Les cataphractaires servirent ensuite sur tous les théâtres d’opération de Rome, puis de Constantinople, et jouèrent très souvent un rôle déterminant dans la bataille : lorsque Bélisaire, fidèle général de Justinien, affronta les Vandales à la bataille de Tricaméron en 533, c’est la cavalerie blindée byzantine qui permit la victoire des troupes impériales.

Tactique et équipement

Il convient à ce stade de l’exposé de rappeler que le terme « cataphractaire » désigne un cavalier équipé d’une armure lourde, une broigne ou une armure lamellaire, et dont la monture porte également une telle protection. Cependant comme nous l’avons dit plus haut, la cavalerie cataphractaire n’est pas nécessairement une cavalerie de choc : les Orientaux, et particulièrement les Perses Sassanides, utilisaient une cavalerie de cataphractaires armés d’arcs composites, faisant office d’artillerie montée, servant à harceler les légions romaines.

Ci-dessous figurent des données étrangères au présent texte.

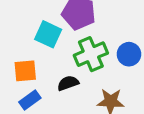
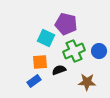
orange square: (25, 71) -> (40, 62), moved

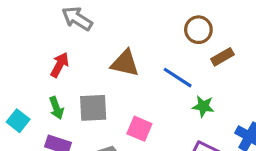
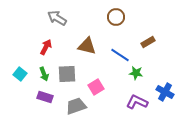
brown circle: (198, 30) -> (116, 17), moved
cyan square: (18, 121) -> (20, 74), moved
pink square: (139, 129) -> (96, 87), turned 35

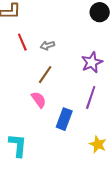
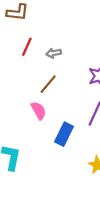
red line: (22, 42) -> (27, 47), turned 42

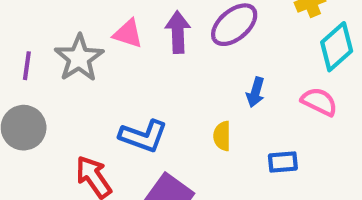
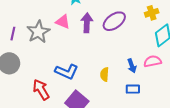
blue arrow: (255, 92) -> (132, 66), moved, turned -40
pink semicircle: (319, 102) -> (153, 61), turned -42

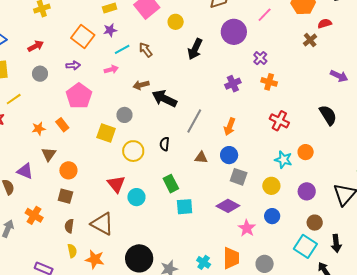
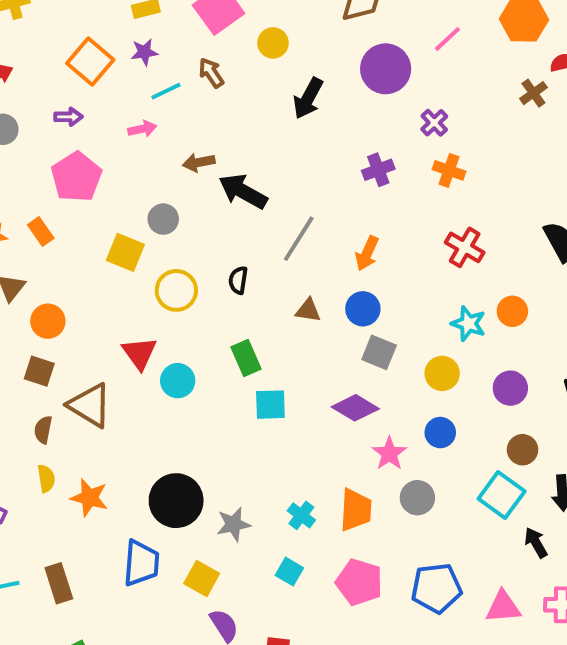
brown arrow: (146, 50) -> (211, 73), moved
brown triangle: (102, 224) -> (90, 405), moved
gray circle: (265, 264) -> (417, 498), moved

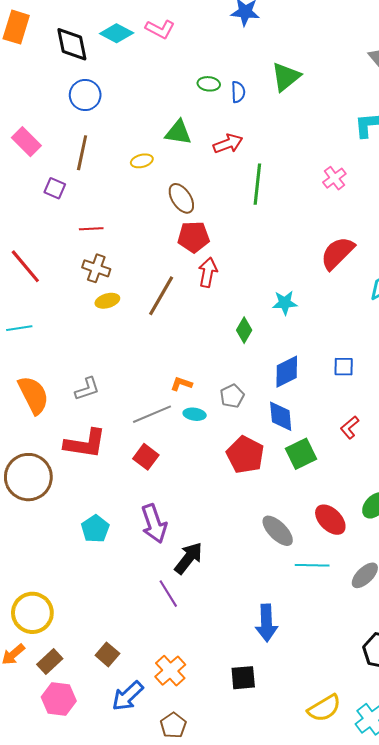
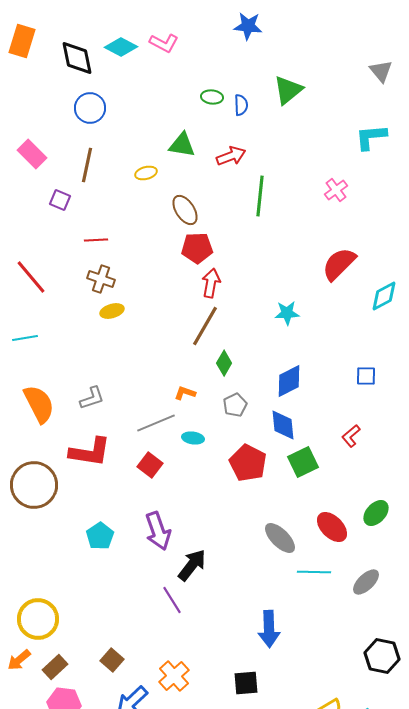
brown line: (161, 296) -> (205, 326), moved
green diamond: (244, 330) -> (224, 363), moved
blue square: (344, 367) -> (366, 376), moved
cyan ellipse: (195, 414) -> (193, 438), moved

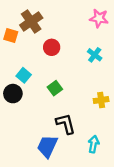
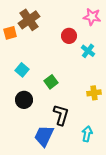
orange square: (11, 35) -> (10, 33), turned -32
red circle: (52, 47) -> (69, 36), moved
black circle: (13, 94) -> (24, 100), moved
black L-shape: (66, 124) -> (61, 115), turned 30

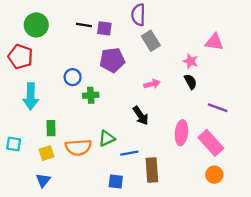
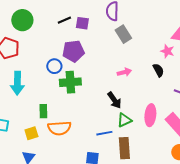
black line: (84, 25) -> (64, 20), turned -32
purple pentagon: (112, 60) -> (73, 51), moved
pink star: (191, 61) -> (167, 51), moved
green cross: (91, 95) -> (70, 82), size x1.5
green rectangle: (51, 128) -> (43, 111), moved
green triangle: (107, 138) -> (124, 120), moved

De même, les Romains employèrent une cavalerie blindée équipée de javelots, dans le même dessein. Ammien Marcellin, un historien du IVe siècle qui a servi sous les ordres de l’empereur Julien, rapporte, à propos des cataphractaires perses :

« Toute cette armée n’était que fer. De la tête aux pieds chaque soldat était couvert d’épaisses lames de ce métal, assez artistement ajustées pour laisser toute liberté aux mouvements des membres et au jeu des articulations. Ajoutez à cette armure des casques figurant par devant la face humaine, et qui ne laissaient de jour que pour voir et respirer ; seuls points par où ces corps complètement cuirassés fussent accessibles aux blessures… »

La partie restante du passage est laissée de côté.